サイクリングに出かけるとき、財布をどこに入れるかで迷ったことはありませんか。普段の財布をそのまま持っていくと重く感じますし、ポケットに入れると汗や動きが気になりますよね。
しかも、走行中に落としてしまったら大変です。そこで今回は、サイクリングで財布を安全かつ快適に持ち運ぶ方法を、収納場所の特徴や選び方とあわせて紹介します。
結論からいうと、短時間の街乗りならサイクルジャージのファスナーポケット、荷物が少し多いならサドルバッグやトップチューブバッグが使いやすい方法です。持ち物と走り方に合わせて選ぶのがコツですよ。
サイクリングで財布を持ち運ぶ基本の考え方
普段の財布をそのまま持たない理由
普段使いの財布には、現金やクレジットカードだけでなく、ポイントカードやレシートなども入っています。便利な反面、サイクリングには少し大きく、重くなりがちなんです。
特にロードバイクやクロスバイクでは、前傾姿勢になるため、ズボンのポケットに財布を入れると圧迫感が出やすくなります。長時間走るほど、小さな違和感が気になってくるものです。

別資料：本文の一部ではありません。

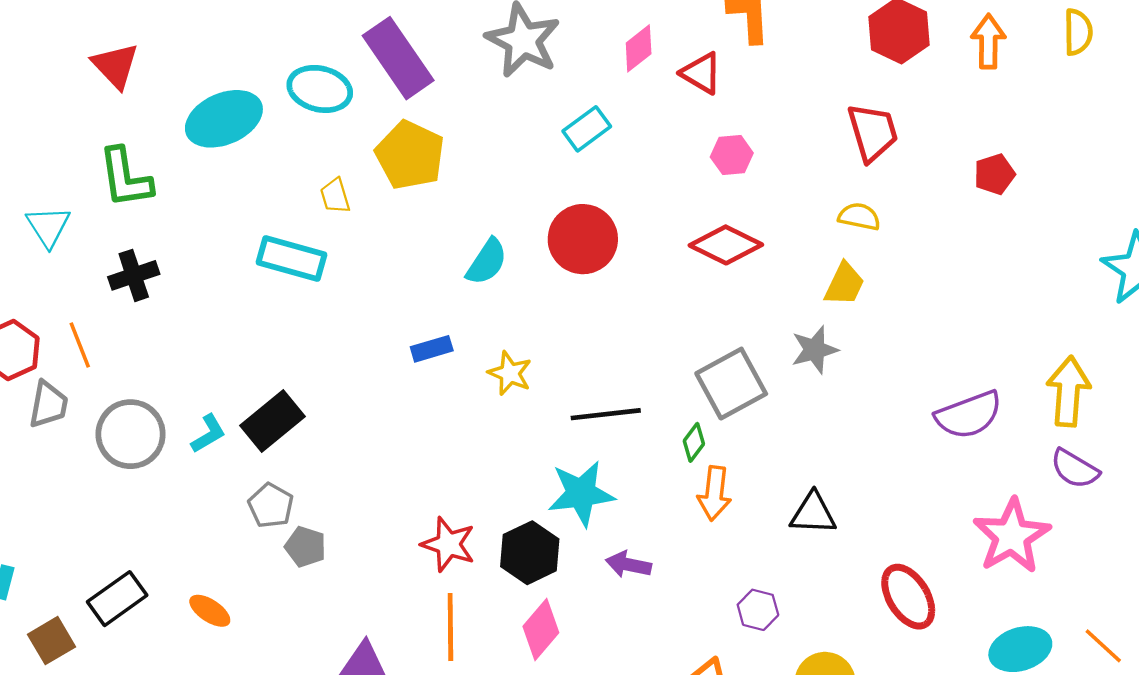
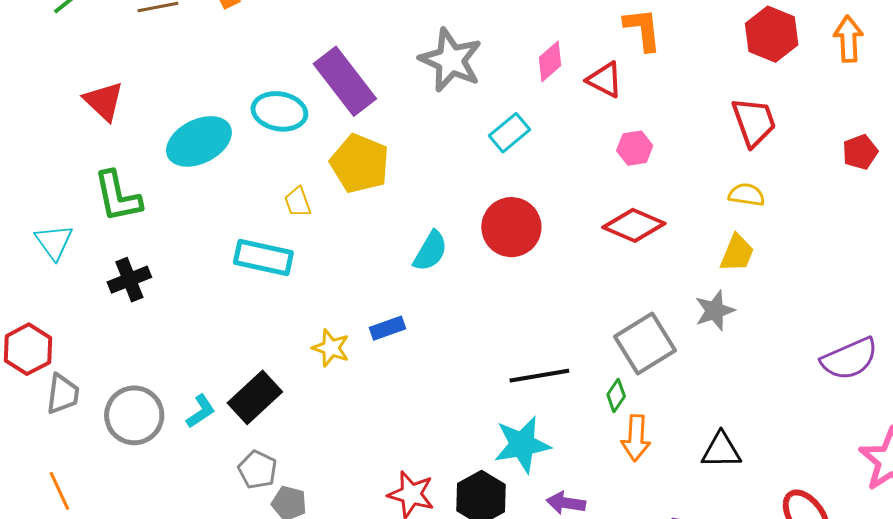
orange line: (80, 345) -> (59, 491), moved
yellow star: (510, 373) -> (331, 348), moved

また、走行中は汗をかきますし、急な雨に降られることもあります。財布を持っていくなら、サイズだけでなく、汗や水への対策も一緒に考えておきたいところです。
持っていく中身は必要最低限にする
サイクリングに必要な財布の中身は、意外と多くありません。少額の現金、決済用のカード、身分証明書、緊急時に使う連絡先などがあれば、まずは対応できます。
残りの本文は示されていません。